Contraction costs are unified across matmul, dot, inner, outer, tensordot, vdot, einsum, and relevant linalg operations.

Residual wall-time accounting is fairer: framework overhead is not charged to your estimator.

Weight packing is now pickle-free through flops.Module.

Warm-Up evaluators are unchanged and remain on flopscope v0.5.0 / whestbench v0.10.0.

What’s New in flopscope v0.8.0

1. Computation vs data logistics

flopscope now clarifies one core principle:

You are charged for computation on values, not for moving data around.

Arithmetic, reductions, matrix multiplies, transcendentals, and FFTs cost FLOPs.
Copying, reshaping, stacking, concatenating, slicing, and gathering are free.

Matrix operations dominate many estimator budgets and are now counted in full, so please re-check your estimator against the Phase 1 budget.

2. One cost engine for contractions

matmul, dot, inner, outer, tensordot, vdot, einsum, and relevant linalg contractions now share the same symmetry-aware machinery.

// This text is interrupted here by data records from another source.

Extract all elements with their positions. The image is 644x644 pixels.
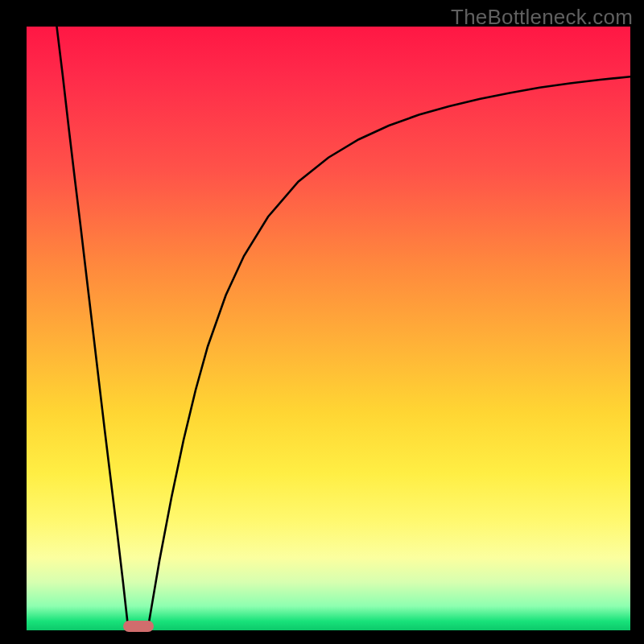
plot-area	[27, 27, 630, 630]
watermark-text: TheBottleneck.com	[451, 5, 633, 30]
bottleneck-marker	[123, 621, 154, 632]
chart-frame: TheBottleneck.com	[0, 0, 644, 644]
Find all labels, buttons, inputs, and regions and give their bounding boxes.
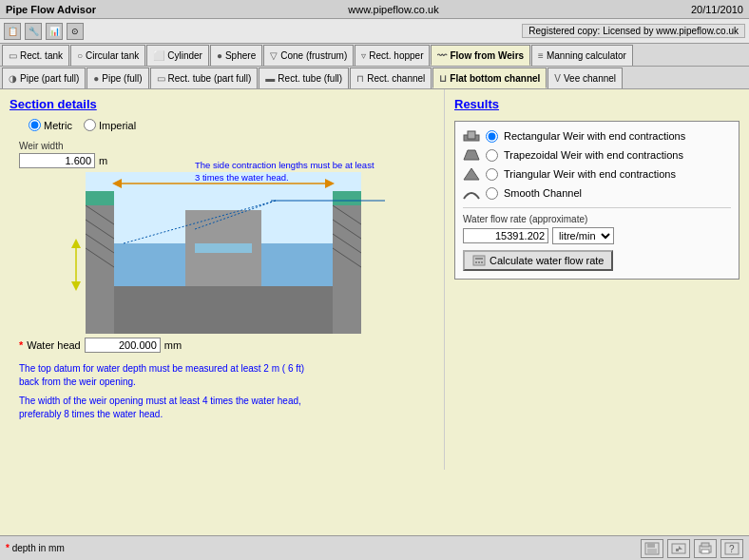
imperial-radio[interactable] — [84, 119, 96, 131]
flow-rate-input[interactable] — [463, 228, 548, 243]
tab-row-2: ◑ Pipe (part full) ● Pipe (full) ▭ Rect.… — [0, 67, 749, 89]
svg-rect-33 — [478, 261, 480, 263]
svg-rect-31 — [475, 258, 483, 260]
pipe-full-icon: ● — [93, 73, 99, 84]
save-icon — [644, 542, 660, 555]
metric-radio-label[interactable]: Metric — [29, 119, 72, 131]
water-head-input[interactable] — [85, 338, 161, 353]
flow-rate-section: Water flow rate (approximate) litre/min … — [463, 207, 731, 271]
results-title: Results — [454, 97, 739, 111]
water-head-label: Water head — [27, 339, 80, 351]
rect-tube-part-icon: ▭ — [157, 73, 165, 84]
weir-diagram — [19, 172, 390, 334]
status-star: * — [6, 543, 10, 553]
tab-pipe-full[interactable]: ● Pipe (full) — [86, 68, 148, 88]
rect-channel-icon: ⊓ — [356, 73, 364, 84]
status-help-button[interactable]: ? — [720, 539, 743, 558]
status-export-button[interactable] — [667, 539, 690, 558]
tab-rect-tube-full[interactable]: ▬ Rect. tube (full) — [259, 68, 349, 88]
metric-radio[interactable] — [29, 119, 41, 131]
title-bar: Pipe Flow Advisor www.pipeflow.co.uk 20/… — [0, 0, 749, 19]
svg-marker-18 — [71, 239, 81, 248]
tab-rect-channel[interactable]: ⊓ Rect. channel — [350, 68, 432, 88]
flow-weirs-icon: 〰 — [437, 50, 447, 61]
rect-tank-icon: ▭ — [9, 50, 17, 61]
weir-width-unit: m — [99, 155, 107, 166]
rect-tube-full-icon: ▬ — [265, 73, 275, 84]
required-star: * — [19, 339, 23, 351]
right-panel: Results Rectangular Weir with end contra… — [445, 89, 749, 470]
toolbar-icon-2[interactable]: 🔧 — [25, 23, 42, 40]
tab-cone[interactable]: ▽ Cone (frustrum) — [263, 45, 354, 66]
result-option-1: Rectangular Weir with end contractions — [463, 129, 731, 143]
flow-rate-label: Water flow rate (approximate) — [463, 214, 731, 224]
imperial-radio-label[interactable]: Imperial — [84, 119, 136, 131]
help-icon: ? — [724, 542, 739, 555]
tab-rect-tank[interactable]: ▭ Rect. tank — [2, 45, 69, 66]
app-name: Pipe Flow Advisor — [6, 4, 96, 15]
rect-weir-radio[interactable] — [486, 130, 498, 143]
rect-hopper-icon: ▿ — [361, 50, 366, 61]
section-title: Section details — [10, 97, 434, 111]
diagram-section: The side contraction lengths must be at … — [10, 141, 434, 421]
svg-rect-3 — [114, 286, 333, 334]
tab-rect-tube-part[interactable]: ▭ Rect. tube (part full) — [150, 68, 259, 88]
svg-rect-43 — [701, 550, 709, 553]
circular-tank-icon: ○ — [77, 50, 83, 61]
svg-rect-42 — [701, 543, 709, 547]
cone-icon: ▽ — [270, 50, 278, 61]
website: www.pipeflow.co.uk — [96, 4, 691, 15]
svg-text:?: ? — [729, 544, 735, 554]
svg-rect-27 — [468, 131, 475, 139]
weir-width-label: Weir width — [19, 141, 434, 151]
svg-rect-32 — [475, 261, 477, 263]
manning-icon: ≡ — [538, 50, 544, 61]
side-note: The side contraction lengths must be at … — [195, 160, 375, 184]
trap-weir-icon — [463, 148, 480, 162]
tab-sphere[interactable]: ● Sphere — [210, 45, 262, 66]
tri-weir-radio[interactable] — [486, 168, 498, 181]
smooth-channel-icon — [463, 186, 480, 200]
smooth-channel-radio[interactable] — [486, 187, 498, 200]
result-option-3: Triangular Weir with end contractions — [463, 167, 731, 181]
bottom-note-1: The top datum for water depth must be me… — [19, 362, 323, 389]
svg-rect-5 — [333, 191, 361, 205]
pipe-part-icon: ◑ — [9, 73, 17, 84]
status-bar: * depth in mm — [0, 535, 749, 560]
tab-pipe-part[interactable]: ◑ Pipe (part full) — [2, 68, 86, 88]
flat-bottom-icon: ⊔ — [439, 73, 447, 84]
unit-radio-row: Metric Imperial — [29, 119, 434, 131]
sphere-icon: ● — [217, 50, 222, 61]
status-print-button[interactable] — [694, 539, 717, 558]
toolbar-icon-4[interactable]: ⊙ — [67, 23, 84, 40]
flow-rate-unit-select[interactable]: litre/min m³/hr m³/s gal/min — [552, 227, 614, 244]
result-option-4: Smooth Channel — [463, 186, 731, 200]
toolbar-icon-1[interactable]: 📋 — [4, 23, 21, 40]
svg-marker-28 — [464, 150, 479, 160]
trap-weir-radio[interactable] — [486, 149, 498, 162]
svg-rect-36 — [647, 543, 655, 548]
calculate-button[interactable]: Calculate water flow rate — [463, 250, 613, 271]
tab-rect-hopper[interactable]: ▿ Rect. hopper — [355, 45, 430, 66]
svg-rect-30 — [473, 256, 485, 265]
calculator-icon — [472, 255, 486, 266]
tab-row-1: ▭ Rect. tank ○ Circular tank ⬜ Cylinder … — [0, 44, 749, 67]
vee-channel-icon: V — [554, 73, 561, 84]
toolbar: 📋 🔧 📊 ⊙ Registered copy: Licensed by www… — [0, 19, 749, 44]
svg-rect-2 — [333, 201, 361, 334]
tab-cylinder[interactable]: ⬜ Cylinder — [146, 45, 209, 66]
svg-rect-8 — [195, 243, 252, 253]
toolbar-icon-3[interactable]: 📊 — [46, 23, 63, 40]
tab-circular-tank[interactable]: ○ Circular tank — [70, 45, 145, 66]
svg-rect-37 — [647, 549, 657, 553]
tab-vee-channel[interactable]: V Vee channel — [547, 68, 623, 88]
tab-manning[interactable]: ≡ Manning calculator — [531, 45, 633, 66]
tab-flow-weirs[interactable]: 〰 Flow from Weirs — [431, 45, 530, 66]
svg-marker-19 — [71, 281, 81, 291]
tab-flat-bottom[interactable]: ⊔ Flat bottom channel — [432, 68, 547, 88]
calculate-label: Calculate water flow rate — [490, 255, 604, 266]
print-icon — [698, 542, 713, 555]
left-panel: Section details Metric Imperial The side… — [0, 89, 445, 470]
status-save-button[interactable] — [641, 539, 663, 558]
weir-width-input[interactable] — [19, 153, 95, 168]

This resolves cases where operations such as fnp.tensordot could previously be undercounted. These operations are now billed consistently with the consistent einsum_cost machinery.

3. Fairer residual wall-time accounting

Your score accounts for both FLOPs and residual wall time, which is time spent outside tracked operations.

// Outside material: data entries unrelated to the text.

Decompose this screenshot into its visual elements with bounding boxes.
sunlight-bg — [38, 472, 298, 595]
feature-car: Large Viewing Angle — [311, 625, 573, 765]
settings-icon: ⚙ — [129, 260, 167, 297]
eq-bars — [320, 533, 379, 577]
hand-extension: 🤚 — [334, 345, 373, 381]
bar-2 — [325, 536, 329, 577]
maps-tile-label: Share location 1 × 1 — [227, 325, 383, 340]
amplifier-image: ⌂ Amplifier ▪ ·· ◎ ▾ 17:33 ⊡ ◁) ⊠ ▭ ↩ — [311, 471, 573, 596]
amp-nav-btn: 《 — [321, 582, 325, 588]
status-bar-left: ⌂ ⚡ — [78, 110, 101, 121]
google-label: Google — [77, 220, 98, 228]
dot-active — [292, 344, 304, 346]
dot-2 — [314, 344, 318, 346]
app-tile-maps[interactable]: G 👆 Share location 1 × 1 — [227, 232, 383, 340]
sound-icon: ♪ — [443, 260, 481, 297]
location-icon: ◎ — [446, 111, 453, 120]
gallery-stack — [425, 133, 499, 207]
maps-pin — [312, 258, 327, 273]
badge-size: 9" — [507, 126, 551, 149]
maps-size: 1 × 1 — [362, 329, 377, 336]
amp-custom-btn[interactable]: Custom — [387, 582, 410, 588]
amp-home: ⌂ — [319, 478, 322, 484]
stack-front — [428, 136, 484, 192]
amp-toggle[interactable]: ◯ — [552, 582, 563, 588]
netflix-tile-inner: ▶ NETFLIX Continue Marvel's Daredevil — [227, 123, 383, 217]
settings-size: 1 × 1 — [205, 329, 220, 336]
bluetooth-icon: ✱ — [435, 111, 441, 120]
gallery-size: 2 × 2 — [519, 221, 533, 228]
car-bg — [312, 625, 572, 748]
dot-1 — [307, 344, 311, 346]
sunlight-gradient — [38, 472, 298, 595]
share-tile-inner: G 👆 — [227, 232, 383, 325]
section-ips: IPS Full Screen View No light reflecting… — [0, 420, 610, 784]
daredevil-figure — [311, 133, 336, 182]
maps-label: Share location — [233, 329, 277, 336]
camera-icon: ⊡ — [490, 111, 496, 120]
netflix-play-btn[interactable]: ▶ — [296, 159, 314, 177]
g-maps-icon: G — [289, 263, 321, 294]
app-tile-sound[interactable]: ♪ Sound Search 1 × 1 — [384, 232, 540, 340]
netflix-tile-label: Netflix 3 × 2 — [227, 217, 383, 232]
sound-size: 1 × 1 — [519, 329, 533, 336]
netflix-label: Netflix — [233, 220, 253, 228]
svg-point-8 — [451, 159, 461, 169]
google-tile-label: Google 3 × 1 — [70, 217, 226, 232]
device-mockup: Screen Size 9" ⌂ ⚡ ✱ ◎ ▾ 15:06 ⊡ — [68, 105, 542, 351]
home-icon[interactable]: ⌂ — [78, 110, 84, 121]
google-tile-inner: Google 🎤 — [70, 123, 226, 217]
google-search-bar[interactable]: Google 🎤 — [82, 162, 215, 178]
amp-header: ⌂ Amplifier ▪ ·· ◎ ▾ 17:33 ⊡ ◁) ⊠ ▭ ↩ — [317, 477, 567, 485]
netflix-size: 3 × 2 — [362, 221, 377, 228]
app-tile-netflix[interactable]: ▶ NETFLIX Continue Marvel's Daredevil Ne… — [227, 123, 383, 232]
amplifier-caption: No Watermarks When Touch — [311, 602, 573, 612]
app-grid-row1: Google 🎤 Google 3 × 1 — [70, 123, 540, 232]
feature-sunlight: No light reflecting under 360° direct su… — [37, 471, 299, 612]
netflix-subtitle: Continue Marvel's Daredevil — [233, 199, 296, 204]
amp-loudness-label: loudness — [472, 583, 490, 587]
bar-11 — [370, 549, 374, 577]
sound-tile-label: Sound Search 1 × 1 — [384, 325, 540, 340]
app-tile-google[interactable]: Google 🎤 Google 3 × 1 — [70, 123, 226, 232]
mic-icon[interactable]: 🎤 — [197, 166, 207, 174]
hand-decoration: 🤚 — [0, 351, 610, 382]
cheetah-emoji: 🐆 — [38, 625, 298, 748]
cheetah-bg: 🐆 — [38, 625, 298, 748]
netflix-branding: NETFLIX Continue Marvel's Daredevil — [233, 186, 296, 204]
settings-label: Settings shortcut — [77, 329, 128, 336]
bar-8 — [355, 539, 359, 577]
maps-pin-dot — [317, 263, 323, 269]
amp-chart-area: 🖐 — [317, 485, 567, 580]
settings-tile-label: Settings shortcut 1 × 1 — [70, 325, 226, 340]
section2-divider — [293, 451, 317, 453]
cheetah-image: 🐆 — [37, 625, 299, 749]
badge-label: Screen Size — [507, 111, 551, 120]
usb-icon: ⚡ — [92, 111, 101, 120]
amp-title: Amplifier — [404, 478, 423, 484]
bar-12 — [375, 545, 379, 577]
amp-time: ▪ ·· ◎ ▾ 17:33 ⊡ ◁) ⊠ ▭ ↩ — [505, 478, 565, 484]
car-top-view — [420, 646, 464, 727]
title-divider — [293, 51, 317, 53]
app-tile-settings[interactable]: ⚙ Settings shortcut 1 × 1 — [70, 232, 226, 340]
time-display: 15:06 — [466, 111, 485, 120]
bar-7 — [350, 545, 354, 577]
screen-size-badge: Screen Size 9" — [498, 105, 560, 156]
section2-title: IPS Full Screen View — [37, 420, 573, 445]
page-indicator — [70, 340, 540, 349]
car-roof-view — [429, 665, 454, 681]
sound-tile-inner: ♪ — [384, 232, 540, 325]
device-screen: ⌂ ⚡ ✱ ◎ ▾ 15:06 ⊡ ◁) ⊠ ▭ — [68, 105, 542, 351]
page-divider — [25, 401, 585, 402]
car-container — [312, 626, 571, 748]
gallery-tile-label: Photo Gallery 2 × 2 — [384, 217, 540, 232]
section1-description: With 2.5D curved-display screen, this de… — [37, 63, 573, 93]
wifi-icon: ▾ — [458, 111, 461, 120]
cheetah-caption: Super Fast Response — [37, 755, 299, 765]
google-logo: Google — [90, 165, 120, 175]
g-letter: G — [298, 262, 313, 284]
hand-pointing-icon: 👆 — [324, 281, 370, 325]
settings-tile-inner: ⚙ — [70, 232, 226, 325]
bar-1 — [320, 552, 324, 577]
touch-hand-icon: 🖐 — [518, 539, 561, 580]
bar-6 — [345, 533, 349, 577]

We re-audited what counts as participant residual time. Framework plumbing, including data transport between the flopscope client and server and array unpacking, is now attributed to flopscope overhead rather than your residual wall time.

In short: you are charged residual time for your own code, not for evaluator plumbing.

4. Pickle-free weight packing and clearer errors

You can now bundle data with your submission through flops.Module. Loading this data is free: it costs 0 FLOPs and is not counted in residual wall time.

The new release also provides clearer errors when an operation is not available in the grading environment.

The full per-operation cost rules are documented in the cost-model.md reference. You can also use budget.summary() to inspect where your own FLOPs are going.

Packing Data Into Your Submission

Define your model as a flops.Module. Array attributes are discovered automatically, and save writes them with a small JSON config instead of using pickle.

# model.py
import flopscope as flops
import flopscope.numpy as fnp

class Linear(flops.Module):
    def __init__(self, n_in, n_out):
        self.W = fnp.zeros((n_out, n_in))     # array state: auto-discovered
        self.b = fnp.zeros(n_out)

    def config(self):                         # non-array config, used to rebuild
        return {"n_in": self.W.shape[1], "n_out": self.W.shape[0]}

    def __call__(self, x):
        return fnp.einsum("oi,i->o", self.W, x) + self.b

if __name__ == "__main__":
    model = Linear(8, 4)
    # ...
    model.save("model.npz")                   # named arrays + JSON config, no pickle

Load the saved module once in your estimator’s setup():

# estimator.py
from pathlib import Path
from whestbench import BaseEstimator
from model import Linear

class Estimator(BaseEstimator):
    def setup(self, ctx):                                                   # runs once
        self.model = Linear.from_file(Path(__file__).parent / "model.npz")  # free load

    def predict(self, mlp, budget):
        ...   # use self.model

The whest CLI bundles everything in your estimator folder, up to 50 MB / 50 files, so model.py and model.npz travel with estimator.py and load for free at grading time.

whest login                                     # once, with your AIcrowd API key
whest submit --estimator estimator.py --watch   # packages, uploads, and follows to a score

Please iterate locally first:

whest run --estimator estimator.py

The full estimator and submission walkthrough is available in the starter kit. The examples/12_save_load_mlp.py example includes a multi-layer flops.Module.

Try the Release Candidate

Install the release candidate:

pip install --pre "flopscope>=0.8.0rc1" "whestbench>=0.12.0rc0"
pip show flopscope whestbench   # expect 0.8.0rc1 / 0.12.0rc0

If you are using the starter kit with uv, pin the candidate with:

uv add "flopscope>=0.8.0rc1" "whestbench>=0.12.0rc0"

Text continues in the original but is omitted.